Quando o consumo de conteúdo e mídia passa por uma mudança, um novo comportamento surge. A bem pouco tempo atrás tínhamos apenas 3 jeitos de ser impactados: TV, Rádio e Mídia impressa, havia uma quarta também, o boca a boca, que não era tão confiável — Ops! pensando bem, os outros também não eram...

O modelo da TV é bem simples, você compra o tempo das pessoas e sua marca aparece na frente delas. Se elas vão ver ou não, isso já é outra estória, a gente só sabe que metade desse dinheiro investido é jogado fora, só não sabemos qual metade.

O que acontece agora é que esse modelo mudou, a audiência passiva está morrendo e surgindo um novo modelo de negócio onde:

1 - Os dados que fornecemos quando navegamos deixam rastros que tem muito valor para as empresas,

2 - Se você está conectado, você tem poder,

3 - e sim, você passa a estar no comando.

Se pensarmos a relação entre cliente e marca vemos uma mudança profunda:

Antes o modelo era top down, as marcas impunham para os clientes suas mensagens, os verbos associados as comunicação eram Ler, Ouvir e Assistir, a mensagem da marca ( Brand message ) é o principal elemento a ser trabalhado.

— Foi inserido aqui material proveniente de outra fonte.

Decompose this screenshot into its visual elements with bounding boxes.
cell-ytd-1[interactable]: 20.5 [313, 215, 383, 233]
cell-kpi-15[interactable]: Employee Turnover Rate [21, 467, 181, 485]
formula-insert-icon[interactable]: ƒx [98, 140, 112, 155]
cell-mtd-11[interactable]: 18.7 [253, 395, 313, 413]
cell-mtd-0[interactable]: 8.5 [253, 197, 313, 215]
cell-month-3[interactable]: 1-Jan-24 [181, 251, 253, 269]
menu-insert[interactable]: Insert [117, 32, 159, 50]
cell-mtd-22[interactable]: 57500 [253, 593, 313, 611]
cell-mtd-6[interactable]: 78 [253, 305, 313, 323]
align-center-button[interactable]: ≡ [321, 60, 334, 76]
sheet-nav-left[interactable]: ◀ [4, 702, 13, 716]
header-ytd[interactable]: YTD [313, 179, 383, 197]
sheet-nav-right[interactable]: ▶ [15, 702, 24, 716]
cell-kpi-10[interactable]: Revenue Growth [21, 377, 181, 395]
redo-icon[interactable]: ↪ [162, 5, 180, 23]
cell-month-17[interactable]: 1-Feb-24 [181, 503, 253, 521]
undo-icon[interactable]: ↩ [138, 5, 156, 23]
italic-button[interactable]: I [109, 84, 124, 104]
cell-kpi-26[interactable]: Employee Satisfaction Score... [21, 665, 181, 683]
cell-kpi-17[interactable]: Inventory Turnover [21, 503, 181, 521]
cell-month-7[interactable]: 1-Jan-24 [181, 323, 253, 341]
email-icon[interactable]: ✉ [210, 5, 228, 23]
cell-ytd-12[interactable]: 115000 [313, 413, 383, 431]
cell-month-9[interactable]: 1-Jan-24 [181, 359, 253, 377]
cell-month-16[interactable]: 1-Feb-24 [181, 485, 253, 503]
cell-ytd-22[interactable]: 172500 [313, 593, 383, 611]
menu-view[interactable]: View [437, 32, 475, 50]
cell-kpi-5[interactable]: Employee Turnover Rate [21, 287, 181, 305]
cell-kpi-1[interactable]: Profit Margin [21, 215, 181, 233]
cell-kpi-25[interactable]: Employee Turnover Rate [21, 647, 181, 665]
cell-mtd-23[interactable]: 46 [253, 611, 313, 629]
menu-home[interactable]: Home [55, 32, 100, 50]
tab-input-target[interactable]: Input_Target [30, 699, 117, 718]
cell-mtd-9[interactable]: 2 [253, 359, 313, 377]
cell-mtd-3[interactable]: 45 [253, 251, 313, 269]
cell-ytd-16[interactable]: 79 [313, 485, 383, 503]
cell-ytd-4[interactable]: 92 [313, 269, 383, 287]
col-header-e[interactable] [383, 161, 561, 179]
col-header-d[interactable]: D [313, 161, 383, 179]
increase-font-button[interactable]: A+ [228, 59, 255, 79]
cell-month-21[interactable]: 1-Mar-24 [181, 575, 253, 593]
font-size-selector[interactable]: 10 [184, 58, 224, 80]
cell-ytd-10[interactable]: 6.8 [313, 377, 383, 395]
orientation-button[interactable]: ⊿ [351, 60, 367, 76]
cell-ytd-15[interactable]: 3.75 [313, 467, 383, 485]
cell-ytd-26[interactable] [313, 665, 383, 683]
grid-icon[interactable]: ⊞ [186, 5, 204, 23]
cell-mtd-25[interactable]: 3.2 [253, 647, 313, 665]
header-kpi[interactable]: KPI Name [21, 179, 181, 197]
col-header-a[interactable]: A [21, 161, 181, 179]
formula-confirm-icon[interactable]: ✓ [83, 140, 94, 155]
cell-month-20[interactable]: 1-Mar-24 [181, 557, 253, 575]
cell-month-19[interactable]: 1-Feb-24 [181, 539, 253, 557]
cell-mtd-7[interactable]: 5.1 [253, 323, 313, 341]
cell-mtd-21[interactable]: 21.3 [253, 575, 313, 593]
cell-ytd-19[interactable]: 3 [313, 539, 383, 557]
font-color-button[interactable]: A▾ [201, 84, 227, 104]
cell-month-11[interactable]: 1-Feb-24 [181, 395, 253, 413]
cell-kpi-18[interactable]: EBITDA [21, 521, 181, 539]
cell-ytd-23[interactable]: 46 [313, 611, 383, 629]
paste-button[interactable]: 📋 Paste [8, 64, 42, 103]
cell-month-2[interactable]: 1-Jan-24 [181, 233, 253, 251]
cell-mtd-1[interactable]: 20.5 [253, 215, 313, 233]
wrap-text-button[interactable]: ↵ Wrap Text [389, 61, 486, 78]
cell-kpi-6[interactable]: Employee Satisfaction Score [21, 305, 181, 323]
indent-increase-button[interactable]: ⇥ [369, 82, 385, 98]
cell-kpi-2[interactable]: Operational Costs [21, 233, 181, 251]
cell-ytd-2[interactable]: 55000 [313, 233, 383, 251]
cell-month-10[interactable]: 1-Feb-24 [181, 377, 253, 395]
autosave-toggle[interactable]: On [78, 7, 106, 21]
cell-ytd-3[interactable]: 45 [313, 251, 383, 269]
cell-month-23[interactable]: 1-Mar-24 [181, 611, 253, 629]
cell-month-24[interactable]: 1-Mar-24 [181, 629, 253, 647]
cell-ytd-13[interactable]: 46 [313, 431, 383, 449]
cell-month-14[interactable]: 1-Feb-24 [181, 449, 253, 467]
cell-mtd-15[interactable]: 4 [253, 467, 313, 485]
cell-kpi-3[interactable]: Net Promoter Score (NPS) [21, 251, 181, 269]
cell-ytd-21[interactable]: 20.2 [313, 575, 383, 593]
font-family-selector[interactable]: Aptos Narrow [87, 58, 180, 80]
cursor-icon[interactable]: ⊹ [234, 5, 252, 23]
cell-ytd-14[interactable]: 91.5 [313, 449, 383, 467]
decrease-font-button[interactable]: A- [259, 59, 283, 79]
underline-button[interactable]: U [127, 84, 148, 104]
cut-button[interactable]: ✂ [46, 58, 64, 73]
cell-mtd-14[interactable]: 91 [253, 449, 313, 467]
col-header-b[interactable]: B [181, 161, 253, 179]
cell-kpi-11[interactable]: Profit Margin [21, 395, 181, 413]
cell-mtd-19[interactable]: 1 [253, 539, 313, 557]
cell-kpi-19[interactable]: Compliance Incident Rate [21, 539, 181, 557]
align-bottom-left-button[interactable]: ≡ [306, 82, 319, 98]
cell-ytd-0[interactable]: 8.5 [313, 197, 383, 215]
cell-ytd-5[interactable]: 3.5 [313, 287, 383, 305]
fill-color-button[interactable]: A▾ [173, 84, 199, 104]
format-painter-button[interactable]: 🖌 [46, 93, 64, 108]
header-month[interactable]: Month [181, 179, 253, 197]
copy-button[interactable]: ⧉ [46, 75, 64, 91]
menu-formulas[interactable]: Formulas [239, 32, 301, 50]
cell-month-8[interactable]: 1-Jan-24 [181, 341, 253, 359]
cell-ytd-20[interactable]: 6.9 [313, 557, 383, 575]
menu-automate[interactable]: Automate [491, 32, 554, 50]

Nesta época as agências de publicidade ganhavam muito dinheiro colocando anúncios de seus clientes na Globo, e podiam se dar ao luxo de ter profissionais com muito talento ganhando muito bem e trabalhando praticamente sem custo para seus clientes.

Agora o modelo vem mudando, os consumidores tem o poder de opinar e tem mais autonomia para escolher produtos que fazem mais sentido para seu momento e estilo de vida.

Surgem novas empresas com novos verbos associados as seus planos de comunicação, que antes eram limitados a Ver, Ler e Ouvir, agora temos: Pedir (iFood, Rappi), Namorar ( Tinder ), Transportar ( Uber ), Hospedar ( Airbnb ) e por ai vai.

E quanto maior o universo expandido em volta desse verbo que empresa se propõe a usar, maior é o valor de sua marca,

por exemplo Airbnb: Começou fazendo a disrupção da indústria de hospedagem e viagem oferecendo Home-Sharing, depois do crescimento de sua oferta inicial, expandiu seus produtos para um forum de discussão online e uma ferramenta para planejar viagens, geralmente quem quer viajar procura criar seu plano antes, e depois passou a oferecer a possibilidade de viver experiências em suas estadias. O objetivo é criar um ambiente onde a marca envolva o cliente em todas as suas necessidades.

No contexto onde o cliente decide a mensagem que quer receber, o Brand behavior e a experiência passa a ter mais valor que somente a mensagem top down.

O produto se torna protagonista da estória, e o valor exorbitante de um anúncio na Globo talvez já não faça mais tanto sentido — apesar de ainda ser a forma mais fácil de atingir milhões de brasileiros — os benefícios que os produtos proporcionam podem ser reforçados por um filme bonito, mas se o produto não for bom, é como jogar um monte de dinheiro em um balde furado.

Nesse sentido, o próprio produto se torna sua mídia, e ao invés de pensar em estórias com metáforas para vender seus produtos, as empresas tem apostado certamente em demosntrações das qualidades de seus produtos, como por exemplo os anúncios do iPhone, que são praticamente um tutorial do produto, lembra da série de posters com fotos tiradas com o iPhone?

E como toda evolução natural, todo produto passa por um ciclo de vida, onde nasce, atinge seu ápice e começa a decair, e geralmente outro produtos entra no mercado rapidamente, assume a liderança e vira um substituto para o modelo antigo.

O principal asset das empresas preparadas para o futuro é a velocidade de inovação, que fica exatamente na intersecção do Marketing/Negócios, da Tecnologia e do Design.

E o objetivo da inovação é gerar crises controladas antes que elas apareçam, desafiar o modelo atual e procurar brechas para novos modelos de mídia, negócios ou de comportamentos.